Скажу лишь, что побуждением к написанию этой хроники или, если вернуться к тому, с чего я начал, тем моментом в течении моей жизни, когда для меня оказалось возможным и естественным произнести это пресловутое «a propos», послужила тяжелая болезнь и смерть моего отца, которого я, к сожалению, слишком поздно начал воспринимать как близкого человека. А что касается моей рано умершей матери, то она вообще этого не дождалась. В молодые годы я излишне последовательно и демонстративно придерживался запальчивого утверждения юного Мандельштама: «Свое родство и скучное соседство мы презирать заведомо вольны», и только гораздо позже, когда надуманный пафос изгоя и блудного сына стал во мне несколько утихать, я понял, сколько горя и незаслуженных обид я принес своим близким. Увы, к тому времени и дни моего отца были уже сочтены.

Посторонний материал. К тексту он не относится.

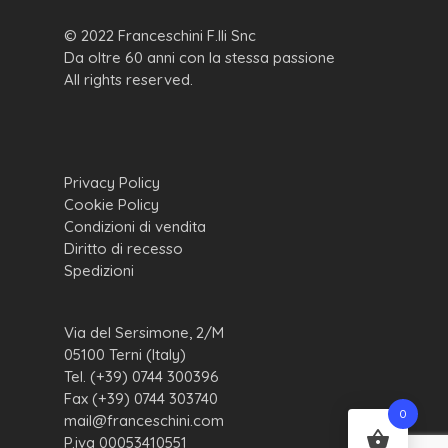
© 2022 Franceschini F.lli Snc
Da oltre 60 anni con la stessa passione
All rights reserved.
Privacy Policy
Cookie Policy
Condizioni di vendita
Diritto di recesso
Spedizioni
Via del Sersimone, 2/M
05100 Terni (Italy)
Tel. (+39) 0744 300396
Fax (+39) 0744 303740
0
mail@franceschini.com
P.iva 00053410551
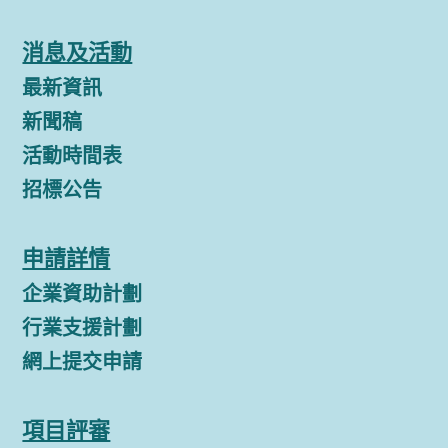
消息及活動
最新資訊
新聞稿
活動時間表
招標公告
申請詳情
企業資助計劃
行業支援計劃
網上提交申請
項目評審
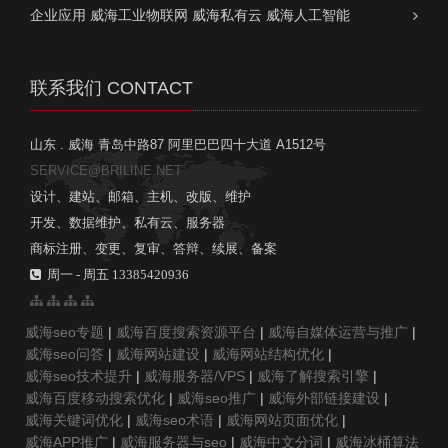
企业应用 威海工业物联网 威海私有云 威海人工智能
联系我们 CONTACT
山东 . 威海 青岛中路87 阿里巴巴四十大道 A1512号
SERVICE@BRILINE.NET
设计、建站、邮箱、主机、改版、维护
开发、数据维护、私有云、服务器
商标注册、变更、复审、答辩、续展、备案
周一 - 周五 13385420936
威海seo专题
|
威海百度搜索资源平台
|
威海自媒体运营与推广
|
威海seo问答
|
威海网站建设
|
威海网站结构优化
|
威海seo技术提升
|
威海服务器/VPS
|
威海了解搜索引擎
|
威海百度移动搜索优化
|
威海seo推广
|
威海外部链接建设
|
威海关键词优化
|
威海seo术语
|
威海网站页面优化
|
威海APP推广
|
威海服务器与seo
|
威海中文分词
|
威海冰桶算法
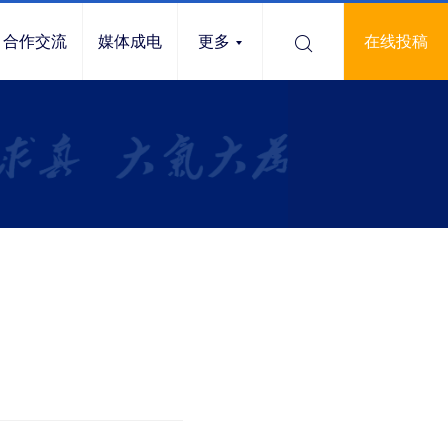
合作交流
媒体成电
更多
在线投稿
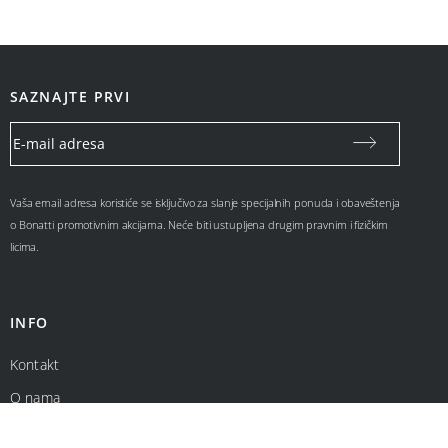
SAZNAJTE PRVI
Vaša email adresa koristiće se isključivo za slanje specijalnih ponuda i obaveštenja
o Bonatti promotivnim akcijama. Neće biti ustupljena drugim pravnim i fizičkim
licima.
INFO
Kontakt
O nama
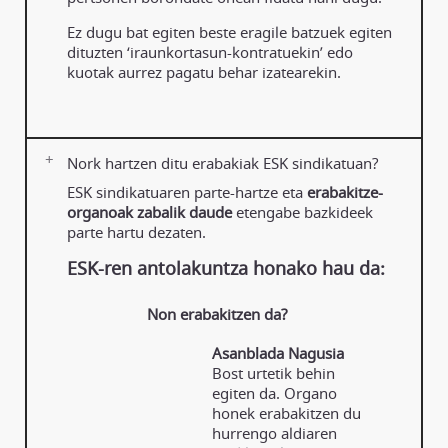
Ez dugu bat egiten beste eragile batzuek egiten
dituzten ‘iraunkortasun-kontratuekin’ edo
kuotak aurrez pagatu behar izatearekin.
Nork hartzen ditu erabakiak ESK sindikatuan?
ESK sindikatuaren parte-hartze eta
erabakitze-
organoak zabalik daude
etengabe bazkideek
parte hartu dezaten.
ESK-ren antolakuntza honako hau da:
Non erabakitzen da?
Asanblada Nagusia
Bost urtetik behin
egiten da. Organo
honek erabakitzen du
hurrengo aldiaren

В субботу 21 мая 1983 года я с утра пришел к нему домой и полдня записывал его рассказы о наших предках и о нем самом. Конечно, мы успели очень мало и условились в ближайшие дни продолжить начатое. Но этому не суждено было осуществиться — назавтра отец умер. После его смерти я уже вдвойне почувствовал себя обязанным довести все это до конца. Правда, в силу различных причин я сумел по-настоящему взяться за работу только спустя два года. Но в конце концов мне удалось дополнить то, что я услышал от отца, рассказами других моих родственников и составить — очень поверхностно, обрывочно и местами, возможно, неточно — что-то вроде хроники нашей семьи.